When doing long simulations sweeping across multiple system parameters, it becomes fundamental to do multiple simulations in parallel.

This is specially true for gem5, which runs much slower than QEMU, and cannot use multiple host cores to speed up the simulation: https://github.com/cirosantilli2/gem5-issues/issues/15, so the only way to parallelize is to run multiple instances in parallel.

This also has a good synergy with Build variants.

First shell:

./run

Another shell:

./run --run-id 1

and now you have two QEMU instances running in parallel.

The default run id is 0.

Our scripts solve two difficulties with simultaneous runs:

  • port conflicts, e.g. GDB and gem5-shell

  • output directory conflicts, e.g. traces and gem5 stats overwriting one another

Each run gets a separate output directory. For example:

./run --arch aarch64 --emulator gem5 --run-id 0 &>/dev/null &
./run --arch aarch64 --emulator gem5 --run-id 1 &>/dev/null &

produces two separate m5out directories:

echo "$(./getvar --arch aarch64 --emulator gem5 --run-id 0 m5out_dir)"
echo "$(./getvar --arch aarch64 --emulator gem5 --run-id 1 m5out_dir)"

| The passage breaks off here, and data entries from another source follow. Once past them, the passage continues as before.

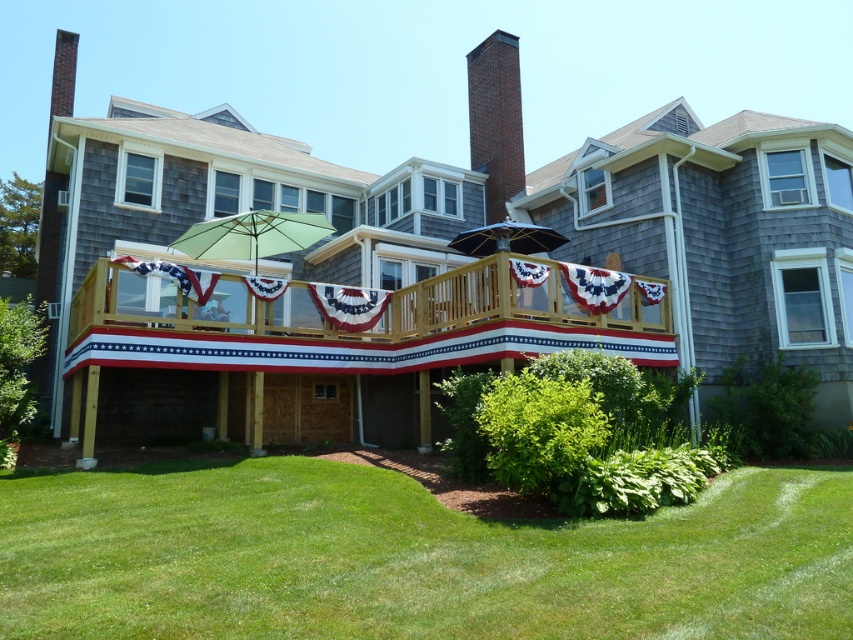 You are standing at the corner of the property and want to locate the brick chimney at center. According to the coordinates provided, where should you look relative to your position?

The brick chimney at center is located at coordinates point (495, 120), so you should look towards the lower left direction from your position at the corner to find it.

You are planning to install a new satellite dish on the brick chimney at center. However, you need to ensure that the dish will not be obstructed by the green fabric umbrella at center. Based on the scene description, will the chimney be tall enough to avoid obstruction from the umbrella?

The brick chimney at center has a greater height compared to the green fabric umbrella at center, so installing the satellite dish on the brick chimney at center will not be obstructed by the green fabric umbrella at center.

You are planning to install a new garden sprinkler system. The sprinkler has a maximum range of 50 feet. If you position the sprinkler at the green grass at lower center, will it be able to water the brick chimney at center?

The distance between the green grass at lower center and the brick chimney at center is 47.44 feet, which is within the sprinkler system maximum range of 50 feet. Therefore, the sprinkler can water the brick chimney at center. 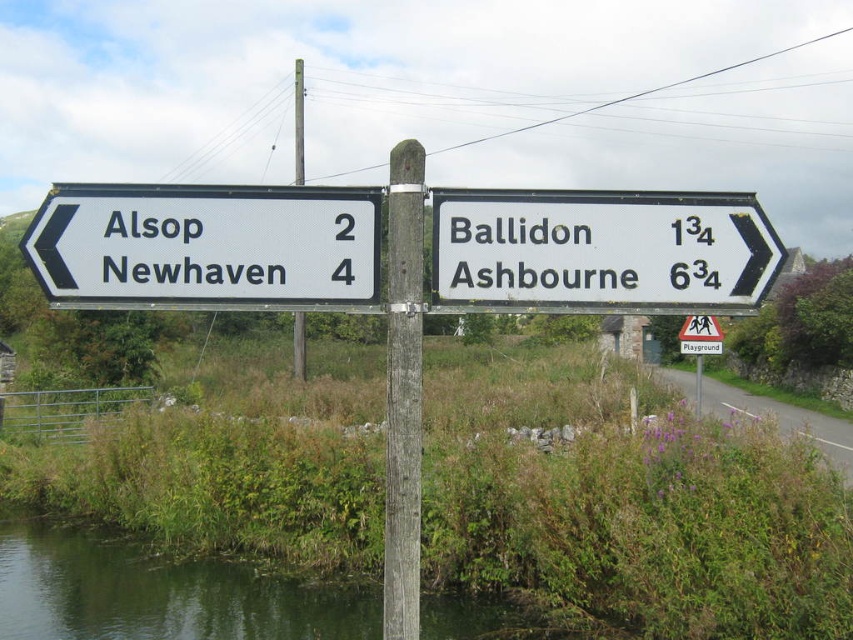 Question: Which object appears closest to the camera in this image?

Choices:
 (A) white plastic sign at left
 (B) white plastic sign at upper right
 (C) brown wooden pole at center
 (D) green grassy river at lower left

Answer: (A)

Question: Does white plastic sign at left appear over green grassy river at lower left?

Choices:
 (A) no
 (B) yes

Answer: (B)

Question: Is green grassy river at lower left closer to camera compared to metallic pole at center?

Choices:
 (A) yes
 (B) no

Answer: (B)

Question: Which point is closer to the camera taking this photo?

Choices:
 (A) (198, 289)
 (B) (297, 113)
 (C) (93, 540)

Answer: (A)

Question: Which is nearer to the white plastic sign at upper right?

Choices:
 (A) white plastic sign at left
 (B) green grassy river at lower left

Answer: (A)

Question: Is brown wooden pole at center positioned at the back of metallic pole at center?

Choices:
 (A) yes
 (B) no

Answer: (A) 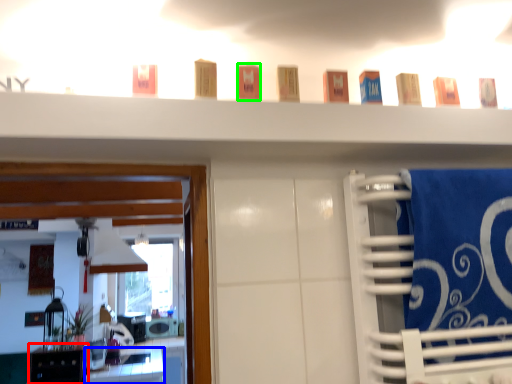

and the gem5 host executable stdout and stderr can be found at:

less "$(./getvar --arch aarch64 --emulator gem5 --run-id 0 termout_file)"
less "$(./getvar --arch aarch64 --emulator gem5 --run-id 1 termout_file)"

Each line is prepended with the timestamp in seconds since the start of the program when it appeared.

To have more semantic output directories names for later inspection, you can use a non numeric string for the run ID, and indicate the port offset explicitly:

./run --arch aarch64 --emulator gem5 --run-id some-experiment --port-offset 1

--port-offset defaults to the run ID when that is a number.

Like CPU architecture, you will need to pass the -n option to anything that needs to know runtime information, e.g. GDB step debug:

./run --run-id 1
./run-gdb --run-id 1

To run multiple gem5 checkouts, see: Section 38.13.3.1, “gem5 worktree”.

Implementation note: we create multiple namespaces for two things:

  • run output directory

  • ports

    • QEMU allows setting all ports explicitly.

      If a port is not free, it just crashes.

      We assign a contiguous port range for each run ID.

    • gem5 automatically increments ports until it finds a free one.

      gem5 60600f09c25255b3c8f72da7fb49100e2682093a does not seem to expose a way to set the terminal and VNC ports from fs.py, so we just let gem5 assign the ports itself, and use -n only to match what it assigned. Those ports both appear on gem5 config.ini.

      The GDB port can be assigned on gem5.opt --remote-gdb-port, but it does not appear on config.ini.